_Material shown:_

#####

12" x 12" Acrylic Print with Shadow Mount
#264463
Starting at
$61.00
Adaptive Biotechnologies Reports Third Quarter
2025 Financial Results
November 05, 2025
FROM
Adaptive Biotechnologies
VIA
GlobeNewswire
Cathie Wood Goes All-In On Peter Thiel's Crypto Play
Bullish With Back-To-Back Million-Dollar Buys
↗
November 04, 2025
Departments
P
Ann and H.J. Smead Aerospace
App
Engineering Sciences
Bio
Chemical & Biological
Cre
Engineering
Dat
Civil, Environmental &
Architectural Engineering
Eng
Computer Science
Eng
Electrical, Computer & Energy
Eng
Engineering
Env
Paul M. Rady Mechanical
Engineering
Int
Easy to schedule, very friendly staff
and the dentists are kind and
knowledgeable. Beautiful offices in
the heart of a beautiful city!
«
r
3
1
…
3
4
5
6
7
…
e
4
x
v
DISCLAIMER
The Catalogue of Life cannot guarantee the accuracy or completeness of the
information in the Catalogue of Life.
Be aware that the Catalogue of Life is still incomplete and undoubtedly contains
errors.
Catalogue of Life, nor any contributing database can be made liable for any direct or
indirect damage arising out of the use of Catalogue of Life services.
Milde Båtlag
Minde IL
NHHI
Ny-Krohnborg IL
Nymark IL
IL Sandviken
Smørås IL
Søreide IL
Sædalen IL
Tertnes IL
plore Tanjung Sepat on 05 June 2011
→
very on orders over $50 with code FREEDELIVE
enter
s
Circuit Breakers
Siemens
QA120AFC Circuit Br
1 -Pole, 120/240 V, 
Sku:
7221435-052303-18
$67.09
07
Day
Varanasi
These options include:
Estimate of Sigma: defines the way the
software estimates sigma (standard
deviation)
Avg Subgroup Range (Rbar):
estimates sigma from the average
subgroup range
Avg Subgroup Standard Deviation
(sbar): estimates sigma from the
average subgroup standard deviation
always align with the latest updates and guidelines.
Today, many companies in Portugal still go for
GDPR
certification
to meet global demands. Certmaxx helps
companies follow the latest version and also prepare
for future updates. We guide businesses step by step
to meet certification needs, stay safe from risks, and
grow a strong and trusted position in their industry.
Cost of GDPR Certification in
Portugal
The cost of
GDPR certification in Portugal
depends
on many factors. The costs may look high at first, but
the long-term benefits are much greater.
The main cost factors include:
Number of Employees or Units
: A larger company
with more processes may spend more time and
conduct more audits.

#####

_Task description:_ Looking at the entries above, can you reproduce exactly the lines from the one that holds "Be aware that" through the one that holds "IL Sandviken", and only those?

_Exercise answer:_
Be aware that the Catalogue of Life is still incomplete and undoubtedly contains
errors.
Catalogue of Life, nor any contributing database can be made liable for any direct or
indirect damage arising out of the use of Catalogue of Life services.
Milde Båtlag
Minde IL
NHHI
Ny-Krohnborg IL
Nymark IL
IL Sandviken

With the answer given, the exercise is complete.